Es cierto que se han dado enfrentamientos y detenciones,
pero pueden verse como circunstanciales, al no corresponder a una política de
Estado. Decirlo no es una especulación; es la palabra de López Obrador la que
la sostiene. Los golpes no han sido a la cabeza, porque esa es la instrucción
presidencial, y aunque conocen la zona donde se esconden los líderes de las dos
organizaciones criminales más importantes, Ismael El Mayo Zambada,
jefe del Cártel de Sinaloa, y Nemesio Oseguera, El Mencho, jefe
del Cártel Jalisco Nueva Generación, no ha habido operativos que busquen
su captura. Tampoco hay nada en curso sobre los hijos de Joaquín El Chapo Guzmán,
con cuya familia el Presidente ha tenido deferencias importantes.
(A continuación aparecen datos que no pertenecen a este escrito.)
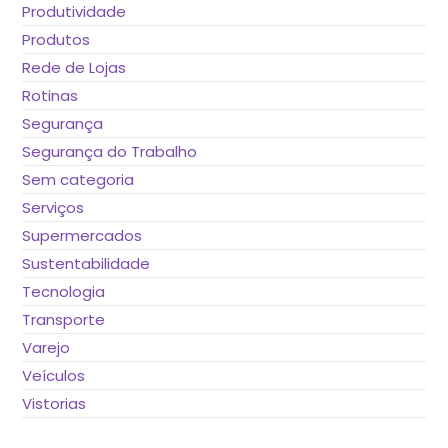
Produtividade
Produtos
Rede de Lojas
Rotinas
Segurança
Segurança do Trabalho
Sem categoria
Serviços
Supermercados
Sustentabilidade
Tecnologia
Transporte
Varejo
Veículos
Vistorias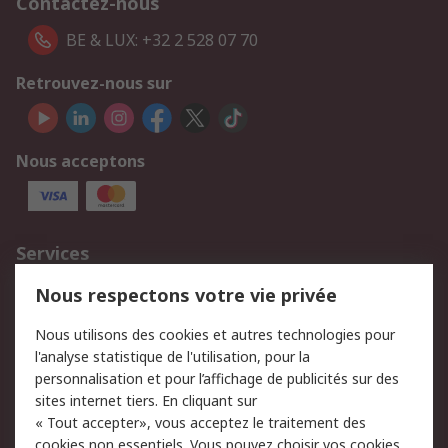
Contactez-nous
BE & LUX: +32 2 528 07 70
Retrouvez-nous sur
Nous acceptons
Services
750.000 produits
2.500 marques
Nous respectons votre vie privée
Commander
Solutions d’achat
Nous utilisons des cookies et autres technologies pour
Retours
Support technique
l'analyse statistique de l'utilisation, pour la
Track & trace
personnalisation et pour l’affichage de publicités sur des
sites internet tiers. En cliquant sur
« Tout accepter», vous acceptez le traitement des
Legal
cookies non essentiels. Vous pouvez choisir vos cookies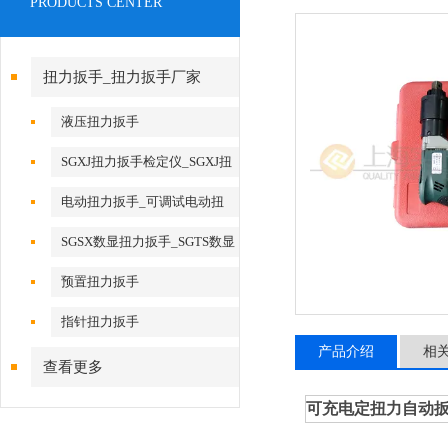
PRODUCTS CENTER
扭力扳手_扭力扳手厂家
液压扭力扳手
SGXJ扭力扳手检定仪_SGXJ扭
矩扳手检定仪
电动扭力扳手_可调试电动扭
力扳手
SGSX数显扭力扳手_SGTS数显
扭力扳手
预置扭力扳手
指针扭力扳手
产品介绍
相
查看更多
可充电定扭力自动扳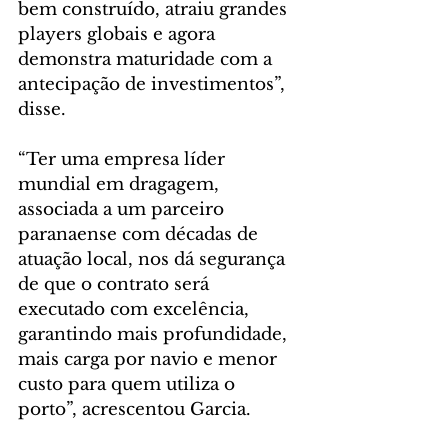
bem construído, atraiu grandes 
players globais e agora 
demonstra maturidade com a 
antecipação de investimentos”, 
disse.
“Ter uma empresa líder 
mundial em dragagem, 
associada a um parceiro 
paranaense com décadas de 
atuação local, nos dá segurança 
de que o contrato será 
executado com excelência, 
garantindo mais profundidade, 
mais carga por navio e menor 
custo para quem utiliza o 
porto”, acrescentou Garcia.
¿De dónde sacan Ibarra y los adláteres de Palacio Nacional
su argumentación? De la necesidad de justificar la incompetencia e inacción del
gobierno de López Obrador y esconder el fracaso de la política de seguridad,
que será uno de los varios que definan históricamente su sexenio. Pero al mismo
tiempo, haya sido o no la intención original, esas afirmaciones refuerzan los
dichos maniqueos del Presidente sobre la necesidad de que se integre la Guardia
Nacional a la Defensa Nacional.
Es previsible que López Obrador aproveche la violencia de la
semana pasada y la incertidumbre que provocó, para presionar a una reforma
constitucional, a lo que no se debe caer en su trampa. Aun si la oposición le
regalara los cambios constitucionales, la violencia no se detendrá. Su
estrategia no es que eso se revierta, sino entregar progresivamente más poder a
un Ejército que cada vez se vuelve, paradójicamente, más vulnerable, sobre lo
que se escribirá en este espacio más adelante.